START RECORDS FOR THIS EXERCISE
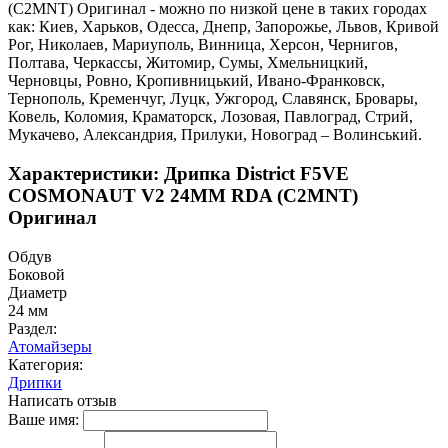
(C2MNT) Оригинал - можно по низкой цене в таких городах
как: Киев, Харьков, Одесса, Днепр, Запорожье, Львов, Кривой
Рог, Николаев, Мариуполь, Винница, Херсон, Чернигов,
Полтава, Черкассы, Житомир, Сумы, Хмельницкий,
Черновцы, Ровно, Кропивницький, Ивано-Франковск,
Тернополь, Кременчуг, Луцк, Ужгород, Славянск, Бровары,
Ковель, Коломия, Краматорск, Лозовая, Павлоград, Стрий,
Мукачево, Александрия, Прилуки, Новоград – Волинський.
Характеристики: Дрипка District F5VE
COSMONAUT V2 24MM RDA (C2MNT)
Оригинал
Обдув
Боковой
Диаметр
24 мм
Раздел:
Атомайзеры
Категория:
Дрипки
Написать отзыв
Ваше имя:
END RECORDS FOR THIS EXERCISE
* _WORK REQUEST_:
Everything in the data above gets copied exactly. Only the pictures are skipped.

* _COMPLETED TASK_:
(C2MNT) Оригинал - можно по низкой цене в таких городах
как: Киев, Харьков, Одесса, Днепр, Запорожье, Львов, Кривой
Рог, Николаев, Мариуполь, Винница, Херсон, Чернигов,
Полтава, Черкассы, Житомир, Сумы, Хмельницкий,
Черновцы, Ровно, Кропивницький, Ивано-Франковск,
Тернополь, Кременчуг, Луцк, Ужгород, Славянск, Бровары,
Ковель, Коломия, Краматорск, Лозовая, Павлоград, Стрий,
Мукачево, Александрия, Прилуки, Новоград – Волинський.
Характеристики: Дрипка District F5VE
COSMONAUT V2 24MM RDA (C2MNT)
Оригинал
Обдув
Боковой
Диаметр
24 мм
Раздел:
Атомайзеры
Категория:
Дрипки
Написать отзыв
Ваше имя:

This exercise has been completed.